Deriving an inverse-square law is a completely different story.
It means that you prove that this law follows from another law
which is considered to be more fundamental.
In the example from above, you would start with Gauss' law
for the electric field and the definition of electric field strength
$\mathbf{E}$ (which is $\mathbf{F} = q\mathbf{E}$), do some
clever mathematical conclusions, and finally arrive at Coulomb's law.
A: Short of rewriting a derivation of an inverse square law, I'll just touch on why we'd care about areas rather than volumes. Generally, inverse square laws come from considering the flux of a vector field (for example, an electric field), through a surface. The surface area is involved in these sort of flux integrals, and surface areas go with the square of some length. For example, the surface area of a sphere of radius $r$ is $4 \pi r^2$, and of a cube of side length $a$ is $6 a^2$.

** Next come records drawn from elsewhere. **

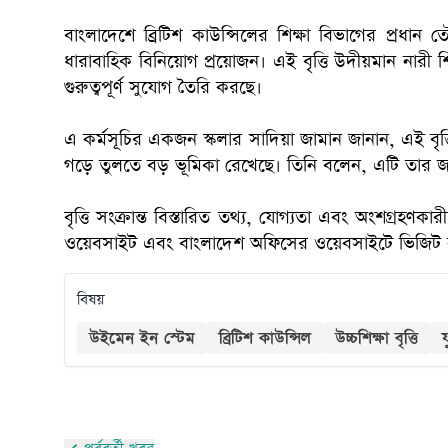
বাংলাদেশে ব্রিটিশ কাউন্সিলের শিক্ষা বিভাগের প্রধান
ধারাবাহিক বিনিয়োগ প্রয়োজন। এই বৃত্তি উদীয়মান নারী শিক
গুরুত্বপূর্ণ সুযোগ তৈরি করছে।
এ কর্মসূচির একজন স্কলার সাদিয়া জামান জানান, এই বৃত্ত
গড়ে তুলতে বড় ভূমিকা রেখেছে। তিনি বলেন, এটি তার জ
বৃত্তি সংক্রান্ত বিস্তারিত তথ্য, যোগ্যতা এবং অংশগ্রহণকা
ওয়েবসাইট এবং বাংলাদেশ অফিসের ওয়েবসাইটে ভিজিট 
বিষয়
উইমেন ইন স্টেম
ব্রিটিশ কাউন্সিল
উচ্চশিক্ষা বৃত্তি
য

As far as verifying an inverse square law goes, in physics teaching labs, I've verified inverse square laws through linearising experimental data.
Suppose we're trying to measure that the intensity of light measured from a bulb obeys an inverse square law with distance from the bulb. In other words, if $I$ is the intensity and $d$ the distance, that $I = k/d^2$ for some constant k.
Let's take logarithms of whatever base of both sides of this equation, and rearrange to get: $\log(I) = \log(k) - 2 \log(d)$. So, if we plot $\log(I)$ against $\log(d)$, we should get a straight line with $y$-intercept $\log(k)$ (which we don't really care about), and gradient $-2$.
We can verify that this inverse square law by gathering our own data, and comparing it to this prediction. If the gradient of the line in our analysis is $-2$ within error bounds, then we will have verified it.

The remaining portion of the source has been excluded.